O histórico terceiro mandato presidencial consecutivo da legenda de Ching-te – Partido Democrático Progressista (PDP), contrário à reunificação com os vizinhos chineses – é uma afirmação da soberania de Taiwan e uma rejeição da abordagem linha-dura de Pequim, que continuou a fazer ameaças após se conhecer o resultado as urnas.
A vitória também tem relação com a atual presidente, Tsai Ing-Wen, primeira mulher a presidir o país (eleita em 2016 e reeleita em 2020). Ela reforçou o apoio internacional à ilha, resistiu à pandemia com boas medidas e iniciou reformas como a legalização do casamento entre pessoas do mesmo sexo.

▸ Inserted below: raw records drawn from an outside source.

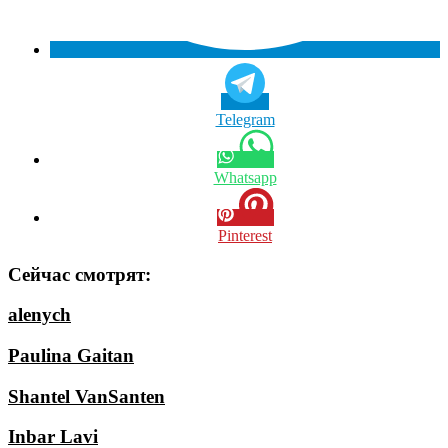
Telegram
Whatsapp
Pinterest
Сейчас смотрят:
alenych
Paulina Gaitan
Shantel VanSanten
Inbar Lavi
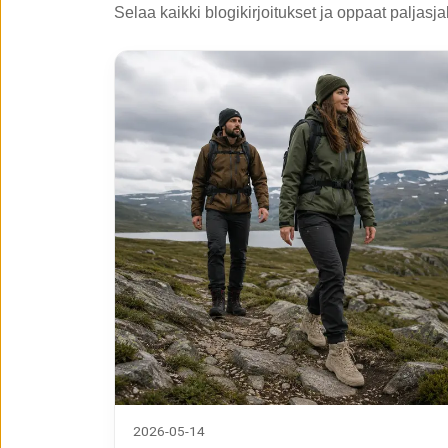
Selaa kaikki blogikirjoitukset ja oppaat paljasj
2026-05-14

O vitorioso Lai terá dois grandes desafios. Seu partido perdeu a maioria no Legislativo e precisará de negociar internamente com eventuais aliados para governar. Além disso, os Estados Unidos, principal apoiador internacional de Taiwan, estão distraídos com os conflitos no Oriente Médio e na Ucrânia. O país terá a sua própria eleição presidencial neste ano.
O verdadeiro teste virá agora. “A próxima semana será crucial, veremos se a China vai atacar”, afirmou o cientista político Lev Nachman, da Universidade Nacional Chengchi de Taipei. “Se Taiwan será alvo de exercícios militares ruidosos da China, semelhantes à maneira como eles reagiram à visita de Nancy Pelosi [ex-presidente da Câmara dos EUA] em 2022, ou se haverá um conjunto mais discreto de ameaças militares combinadas com uma retórica furiosa”, ressaltou Nachman.
O chefe da diplomacia da China, Wang Yi, foi virulento ao comentar ontem o status de Taiwan durante uma entrevista no Cairo, onde estava para um encontro bilateral com seu equivalente egípcio. “Taiwan nunca foi um país. Não foi no passado e certamente não será no futuro”, afirmou.
Yi ressaltou que qualquer iniciativa a favor da independência de Taiwan será “duramente punida tanto pela história como pela lei”.
A posição oficial chinesa considera Taiwan uma província rebelde que faz parte de seu território. O tom da mídia na China, nesse fim de semana, indicava um aumento da pressão de Pequim, que deve dar uma resposta à eleição de Lai Ching-te.
A chegada ontem a Taiwan de uma delegação não-oficial americana – formada por ex-funcionários do Departamento de Estado dos EUA – para reuniões com o presidente eleito nesta segunda-feira (15) deve acirrar ainda mais as tensões entre os vizinhos.